Conversion then and now
This famous world-travelling evangelist was born in Virginia. His family background was ‘Scotch-Irish of the Old Covenanter type’.
He taught school before being accepted in 1843 by the Baltimore Annual Conference of the Methodist Episcopal Church. After appointments to rural circuits Taylor moved to Washington in 1846, and married Anne Kimberlin. In 1849 he was sent as one of the first two Wesleyan missionaries to California where he became known in the frontier town of San Francisco for his forceful street preaching and for his work among seamen.
When a seamen's bethel (chapel), for which he was personally liable, burned down in 1856, Taylor was given leave by the California Conference to raise money to repay the outstanding debt on the building. He conducted religious revivals in the Midwest and eastern United States and Canada.
Taylor was told that Australia was a likely field for evangelism and fundraising. After travelling to Great Britain, Palestine and Egypt, he arrived in Melbourne in June 1863 where he conducted nightly revival services for large crowds.
He generated an ‘outburst of religious exaltation’ in the colony, attracting many by his nervous energy and by his informal ‘Yankee' preaching - which at least one of his Methodist brethren did not find to his liking - 'It is not Mr Taylor's talent which secures, wins popularity.' He wondered whether the secret of his success was his eccentricity.
To meet the $23,000 bethel debt he conducted lectures and sold copies of his many books, especially his Seven Years' Preaching in San Francisco and California Life Illustrated. In June 1864 he was in Tasmania and then in New South Wales and Queensland till the end of the year.
He reached Auckland at the beginning of 1865 and spent three months travelling throughout the country. He visited Auckland, Wellington, Nelson, Christchurch and Dunedin. The newspapers were generally supportive of his lecture series and they commended his first-hand knowledge of California and the Holy Land (he had recently visited there), and his understanding of St Paul.
The presentations on those subjects were where the takings were good – two shillings to attend one lecture, and 7/6d for the whole series. A lady and a gentlemen together only paid 10/- for the lot.

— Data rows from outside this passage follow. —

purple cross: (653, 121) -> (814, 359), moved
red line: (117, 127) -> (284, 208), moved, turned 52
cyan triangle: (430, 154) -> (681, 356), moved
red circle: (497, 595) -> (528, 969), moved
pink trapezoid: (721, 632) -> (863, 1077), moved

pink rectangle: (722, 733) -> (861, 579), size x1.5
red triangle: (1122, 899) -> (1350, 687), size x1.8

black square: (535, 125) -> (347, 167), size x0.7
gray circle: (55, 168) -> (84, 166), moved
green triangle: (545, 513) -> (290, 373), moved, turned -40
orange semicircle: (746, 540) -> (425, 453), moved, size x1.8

But Taylor was first and foremost an evangelist, and one newspaper report referred to the 400 people who were present outside the Union Bank in Queen St in Auckland for an open-air service.
Taylor also had a more immediate and longer-term influence within New Zealand Methodism. Through his work in Christchurch four young men – Henry Bull, brothers Fred and Henry Dewsbury, and Samuel Garlick – all owed their conversions to California Taylor. These were men who left their mark on the Methodist Church here.
Two others who came later to New Zealand from across the Tasman, Joseph Blight and Thomas Theodore Thomas, were equally influenced by him when he conducted his missions in South Australia.
In 1866 Taylor continued his missionary work in South Africa, and then returned to Australia by way of the West Indies in 1869 but these later meetings failed to arouse the religious fervour of his first tour.
He won later fame for the missions he established in India, South America and Africa, and the Methodist Episcopal Church appointed him missionary bishop to Africa in 1884. He retired to California where he died at Palo Alto on 18 May 1902.
Methodism was an essential part of the Evangelical Revival. Until the 1960s it didn’t question the role of the mass evangelist. By then the likes of Billy Graham had become a challenge to our old assumptions.
So how do we talk to others about ‘conversion’ in 2015, exactly 150 years since California Taylor did just that in Godzone.